In the decades that followed, Justinian restricted or banned polytheistic and Jewish practices. Aphrodisias, which had been named after the goddess Aphrodite, was renamed Stauropolis. Polytheistic and Jewish imagery, including some of the graffiti, was destroyed.

But while the city was abandoned in the seventh century, the graffiti left by the people remains today. Through the graffiti, the petrified voices and feelings of the Aphrodisians still reach us.

Graffiti  in the Ancient City of Aphrodisias
Shows Gladiator Fights between a Retiarius (Gladiator armed with a Trident and Net)
Versus a Secutor (Gladiator equipped with a Sword and Shield)

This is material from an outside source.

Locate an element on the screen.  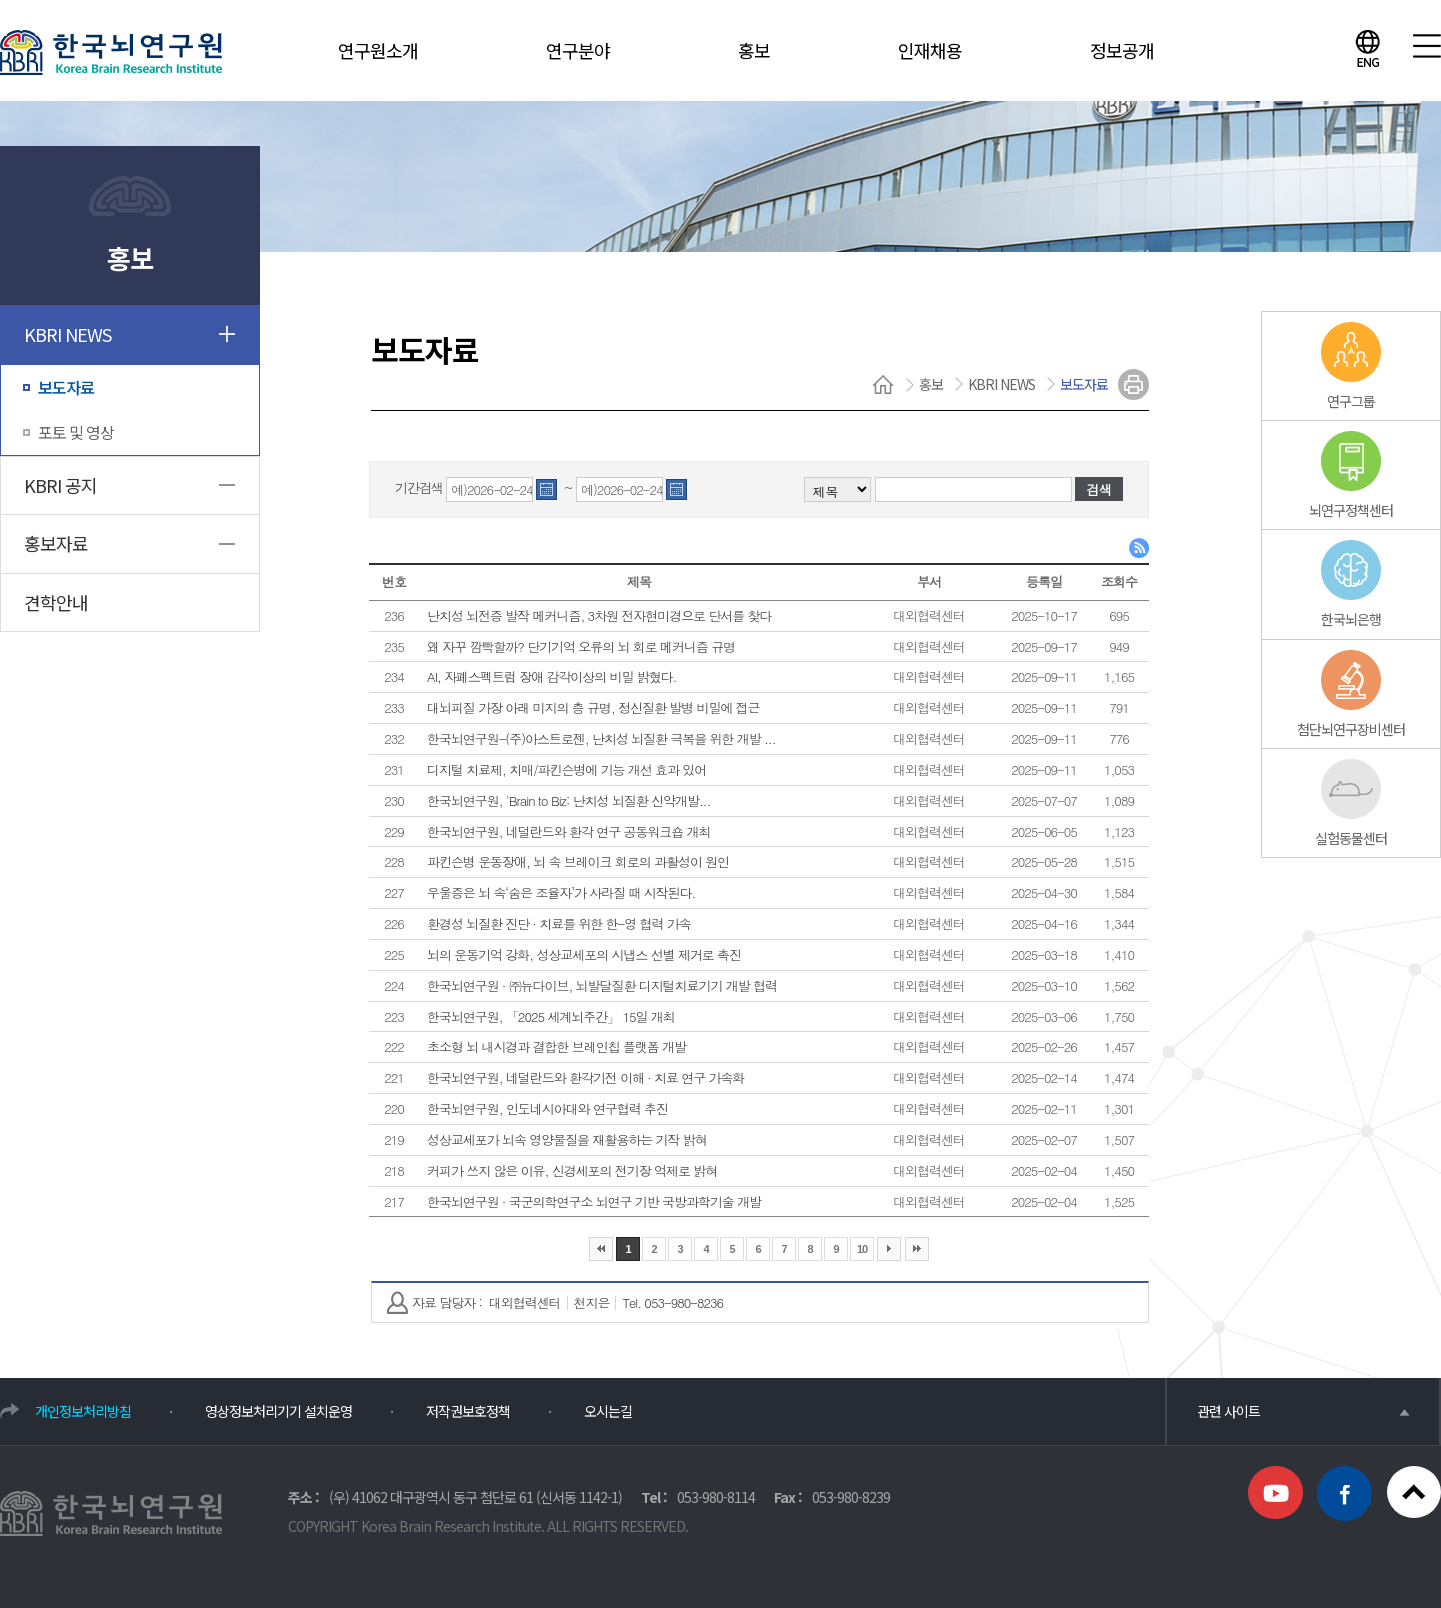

Some of the most interesting gladiator graffiti was found on a plaque in the city's stadium where gladiator fights took place. The plaque depicts battles between two combatants (photo above).
 
One scene on the plaque shows the retiarius emerging victorious, holding a trident over his head, the weapon pointed toward the wounded secutor. On the same plaque, another scene shows the secutor chasing a fleeing retiarius. Still another image shows the two types of gladiators locked in combat, a referee overseeing the fight.

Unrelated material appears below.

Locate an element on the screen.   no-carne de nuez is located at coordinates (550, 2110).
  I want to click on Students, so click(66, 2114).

Probably a spectator has sketched scenes he had seen in the arena. The images offer an insight into the perspective of the contemporary spectator. The man who went to the arena in order to experience the thrill and joy of watching, from a safe distance, other people die.

The graffiti includes many depictions of gladiators. Although the city was part of the Roman Empire, the people of Aphrodisias mainly spoke Greek. The graffiti is evidence that people living in Greek-speaking cities embraced gladiator fighting.

Pictorial graffiti connected with gladiatorial combat are very numerous. And this abundance of images leaves little doubt about the great popularity of the most brutal contribution of the Romans to the culture of the Greek east.

Chariot Racing Rivalry

Chariot racing is another popular subject in the graffiti. The city had three chariot-racing clubs competing against each other, records show.

The south market, which included a public park with a pool and porticoes, was a popular place for chariot-racing fans to hang out the graffiti shows. It may be where the clubhouses of the factions of the hippodrome were located; the reds, the greens, and the blues, referring to the names of the different racing clubs.

The graffiti includes boastful messages after a club won and lamentations when a club was having a bad time. "Victory for the red," reads one graffiti; "bad years for the greens," says another; "the fortune of the blues prevails," reads a third.